Work item: Within the records below, find each line with the word "Amtsgericht" and copy it out.

Content starts

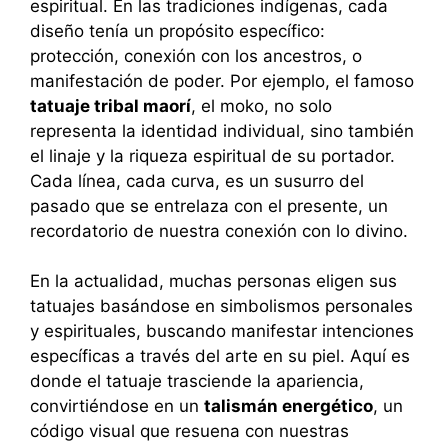
espiritual. En las tradiciones indígenas, cada
diseño tenía un propósito específico:
protección, conexión con los ancestros, o
manifestación de poder. Por ejemplo, el famoso
tatuaje tribal maorí
, el moko, no solo
representa la identidad individual, sino también
el linaje y la riqueza espiritual de su portador.
Cada línea, cada curva, es un susurro del
pasado que se entrelaza con el presente, un
recordatorio de nuestra conexión con lo divino.
En la actualidad, muchas personas eligen sus
tatuajes basándose en simbolismos personales
y espirituales, buscando manifestar intenciones
específicas a través del arte en su piel. Aquí es
donde el tatuaje trasciende la apariencia,
convirtiéndose en un
talismán energético
, un
código visual que resuena con nuestras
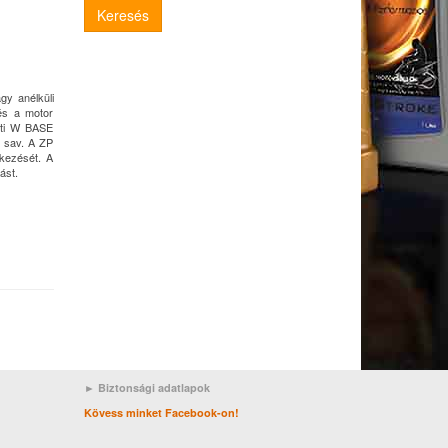
Keresés
gy anélküli
 és a motor
deti W BASE
s sav. A ZP
tkezését. A
ást.
► Biztonsági adatlapok
Kövess minket Facebook-on!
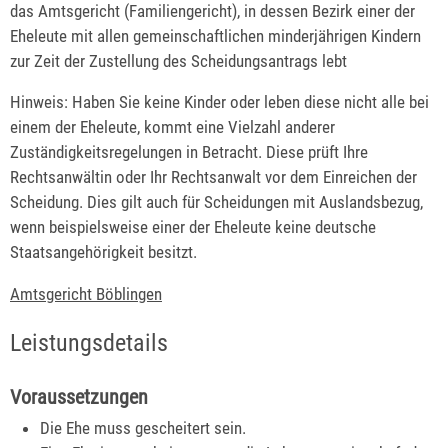
das Amtsgericht (Familiengericht), in dessen Bezirk einer der
Eheleute mit allen gemeinschaftlichen minderjährigen Kindern
zur Zeit der Zustellung des Scheidungsantrags lebt
Hinweis: Haben Sie keine Kinder oder leben diese nicht alle bei
einem der Eheleute, kommt eine Vielzahl anderer
Zuständigkeitsregelungen in Betracht. Diese prüft Ihre
Rechtsanwältin oder Ihr Rechtsanwalt vor dem Einreichen der
Scheidung. Dies gilt auch für Scheidungen mit Auslandsbezug,
wenn beispielsweise einer der Eheleute keine deutsche
Staatsangehörigkeit besitzt.
Amtsgericht Böblingen
Leistungsdetails
Voraussetzungen
Die Ehe muss gescheitert sein.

Content ends

Answer to the problem:
das Amtsgericht (Familiengericht), in dessen Bezirk einer der
Amtsgericht Böblingen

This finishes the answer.